The US chose AI as the arena for competition and confrontation. Have the US sanctions in the name of national security backfired? Have the restrictions unintentionally made Chinese engineers more creative and resourceful? Could DeepSeek have come this far if the Chinese race for AI supremacy had happened on US terms of brute force? What could be the next step for the US to assert its leadership in AI supremacy?
More sanctions? Discussions about banning or restricting DeepSeek in Western markets have not yet been explicitly reported. Still, its rapid rise could potentially lead to regulatory actions or calls for restrictions in the future. However, no matter what happens explicitly to Chinese models, the genie is out of the bottle in the sense that model development and resource use will change dramatically also for Western-developed models.
Therefore, this is a positive supply shock to the economy and, as such, positive for productivity and growth. It is good for every consumer and company that utilises the technology. The value will migrate to the technology users.

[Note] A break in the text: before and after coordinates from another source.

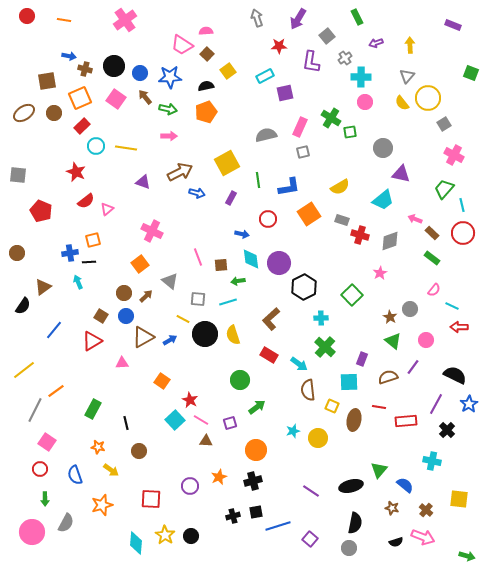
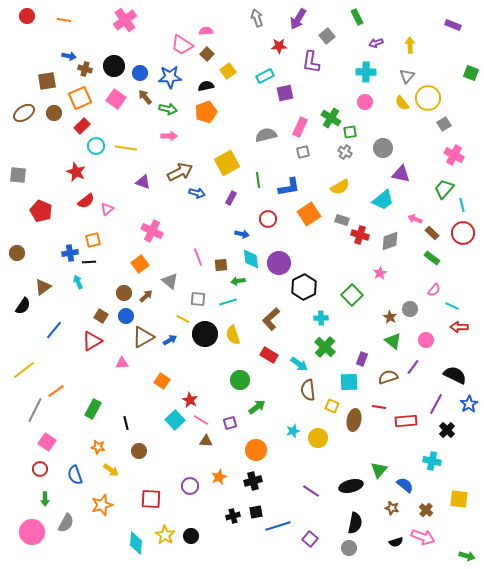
gray cross at (345, 58): moved 94 px down; rotated 24 degrees counterclockwise
cyan cross at (361, 77): moved 5 px right, 5 px up
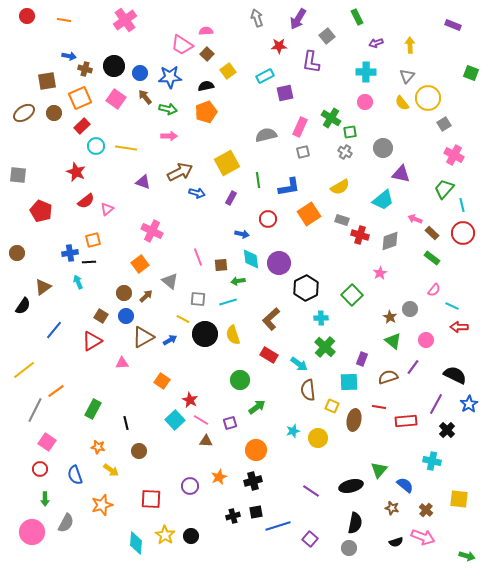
black hexagon at (304, 287): moved 2 px right, 1 px down
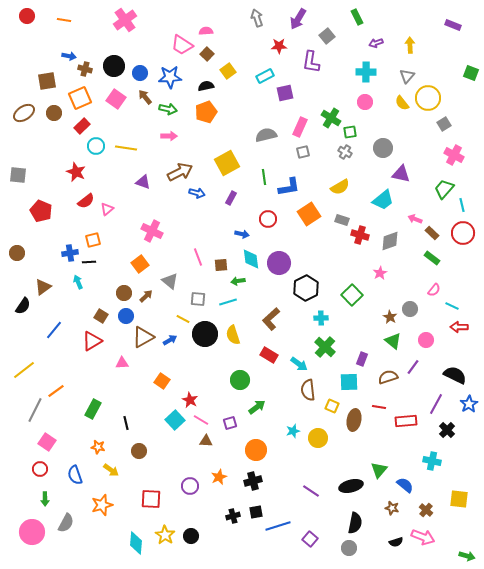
green line at (258, 180): moved 6 px right, 3 px up
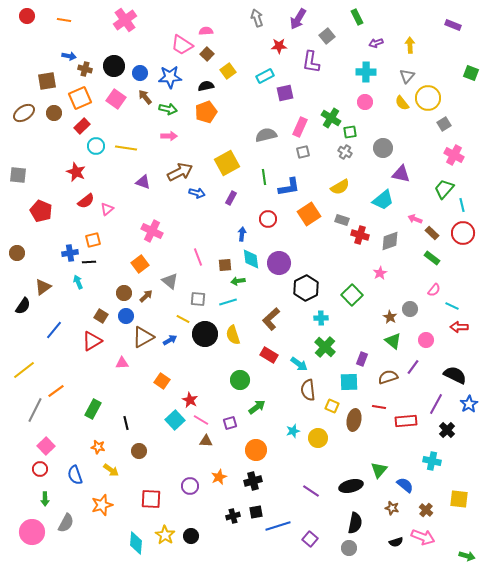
blue arrow at (242, 234): rotated 96 degrees counterclockwise
brown square at (221, 265): moved 4 px right
pink square at (47, 442): moved 1 px left, 4 px down; rotated 12 degrees clockwise
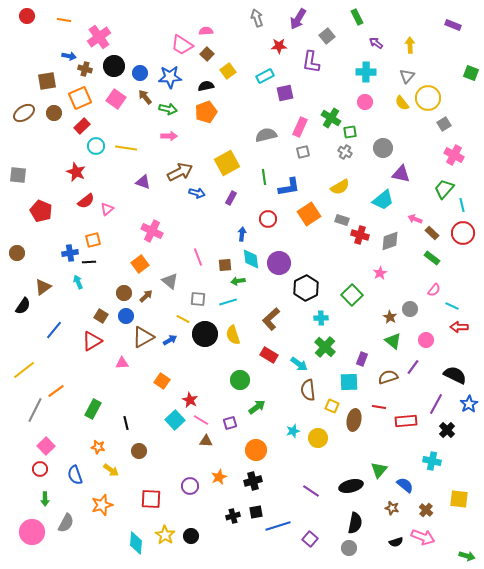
pink cross at (125, 20): moved 26 px left, 17 px down
purple arrow at (376, 43): rotated 56 degrees clockwise
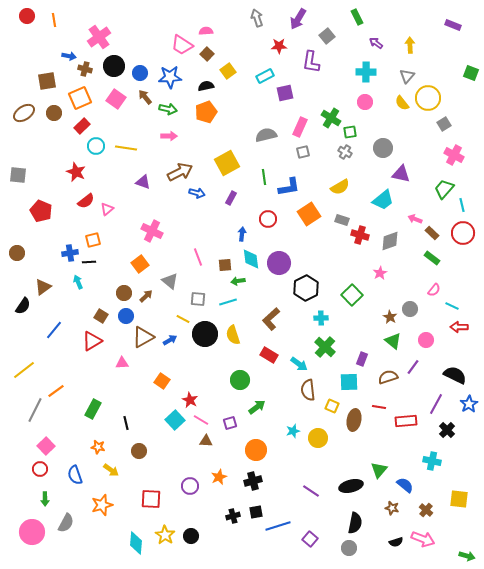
orange line at (64, 20): moved 10 px left; rotated 72 degrees clockwise
pink arrow at (423, 537): moved 2 px down
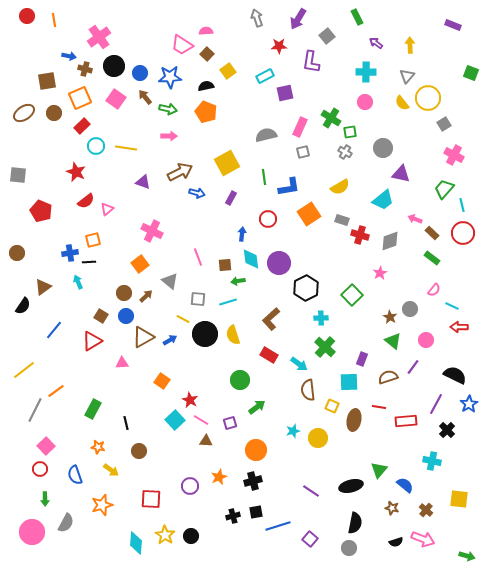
orange pentagon at (206, 112): rotated 30 degrees counterclockwise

Also, the fact that a relatively small outfit in China has managed to force themselves into the top of the league table of GenAI should question the “exceptionalism” of certain US tech companies. The premise that massive value will be extracted from excessive investments in model training and compute clusters should also be questioned. In that way, DeepSeek can also be seen as a term of Trade shock, which could have macroeconomic implications in the form of capital flows into the US equity market and then into dollar assets, as described in our recent White Paper From Diversification to Distortion: The Impact of Passive Investment Flows – C WorldWide Asset Management. The US technology sector is not the only game in town.